Si conclude con la conferma della condanna a 30 anni, il secondo processo di Appello a carico di Giampiero Mele, reo di avere ammazzato 6 anni fa, il figlioletto di soli due anni.
I giudici della Corte d'Assise d'Appello di Taranto (presidente Rossella Sinisi) hanno ribadito come il 31enne di Taurisano, sia da ritenere colpevole dell'omicidio volontario del figlio Stefano. Il processo conclusosi oggi, era stato disposto dalla Corte di Cassazione che due anni fa aveva ritenuto "immotivata" la mancata concessione, nel primo processo d'Appello, delle aggravanti dei futili motivi e della crudeltà, oltre che delle attenuanti generiche, disponendo l'annullamento con rinvio.
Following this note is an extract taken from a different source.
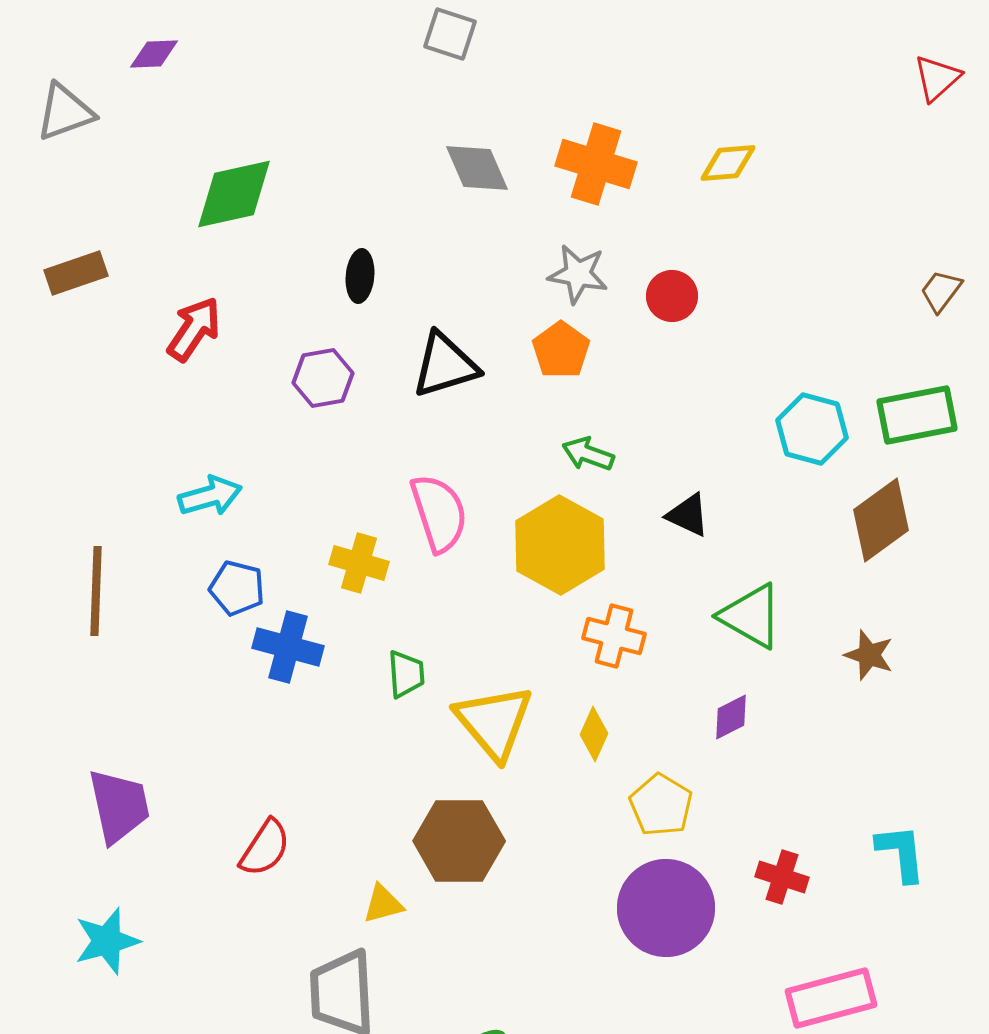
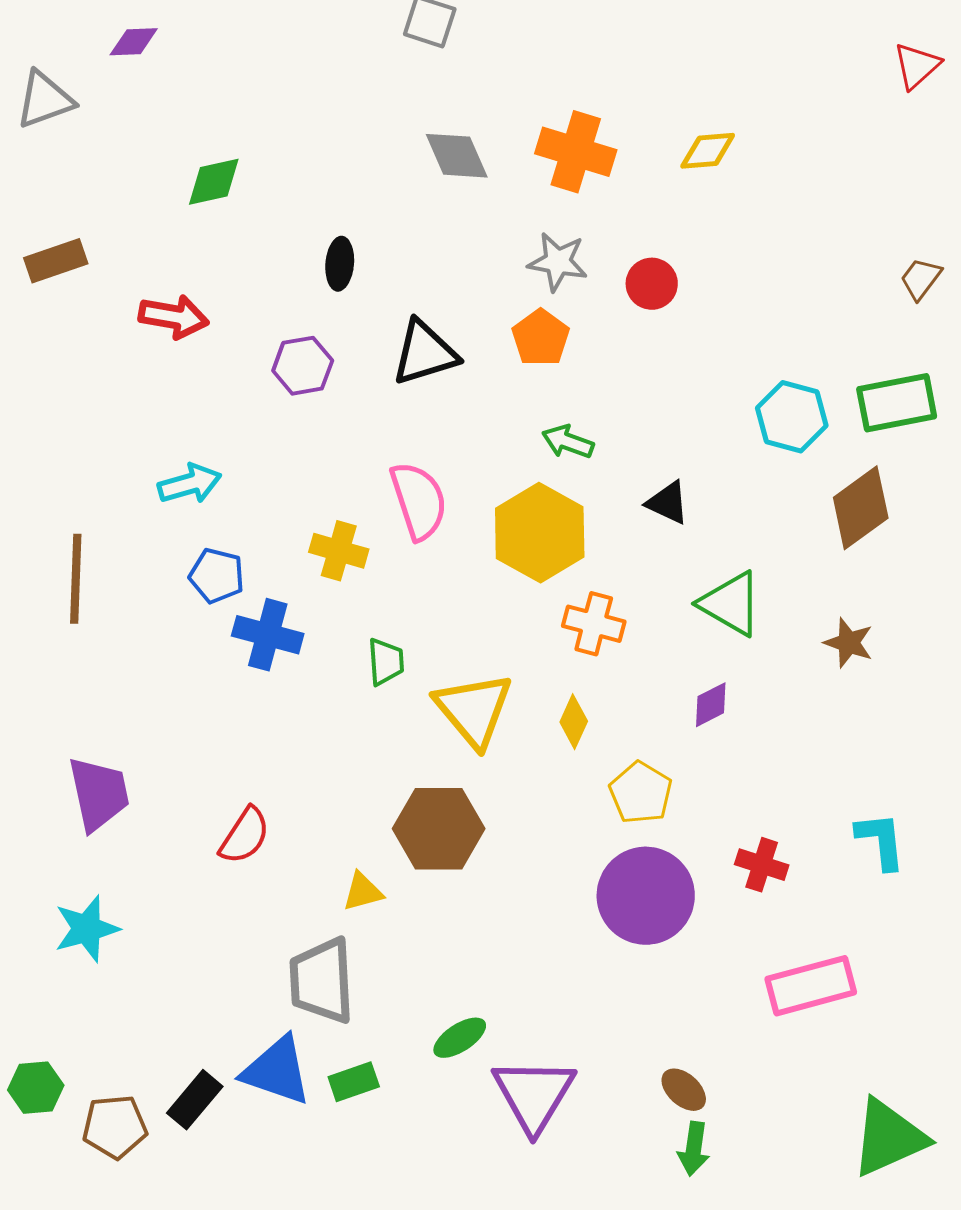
green diamond: (234, 194) -> (214, 182), size x0.7
red arrow: (194, 329) -> (174, 317), turned 66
Invece, già gli "Ermellini" avevano confermato la tesi principale sostenuta dall'accusa e poi accolta dai giudici dei vari gradi di giudizio. Giampiero Mele, quando il 30 giugno del 2010, condusse il figlio nella casa al mare di Torre San Giovanni e lo ammazzò senza pietà, era capace di intendere e di volere.
Questa tesi era stata riconosciuta dai consulenti Domenico Suma ed Antonello Bellone nominati nel processo di primo grado celebratosi con il rito abbreviato, dal giudice Carlo Cazzella. I consulenti sostennero che le ragioni dell'assurdo gesto di Mele, andassero ricercate nel deterioramento del rapporto con la coniuge.
La moglie Angelica Bolognese si è costituita parte civile con gli avvocati Alessandro Stomeo e Salvatore Centonze ottenendo una provvisionale di 100mila euro nel primo processo d'Appello . Invece, il risarcimento per i nonni Roberto e Rosanna Manisco dovrà essere stabilito in sede civile. Giampiero Mele è assistito dagli avvocati Gabriella Mastrolia e Carlo Federico Grosso.
Secondo l'accusa, rappresentata dal pubblico ministero Guglielmo Cataldi, Giampiero Mele nel giugno del 2010 dopo aver preso il figlio dalla casa dei nonni materni,con la scusa di portarlo al mare si era fermato, all'ingresso di Torre San Giovanni, in una ferramenta per acquistare una corda di Nylon e un taglierino. Pochi metri più in là, la casa estiva dei genitori del ragazzo, che sarebbe diventata il teatro della macabra tragedia. Secondo le ricostruzioni processualei, il 25enne ha prima tentato di impiccare il figlio in bagno, poi, temendo che i vicini potessero udire le grida, gli ha reciso la carotide con il taglierino. In una lettera lasciata sul tavolo della cucina, un addio in cui traspariva l'odio e la rabbia verso la compagna, Angelica Bolognese.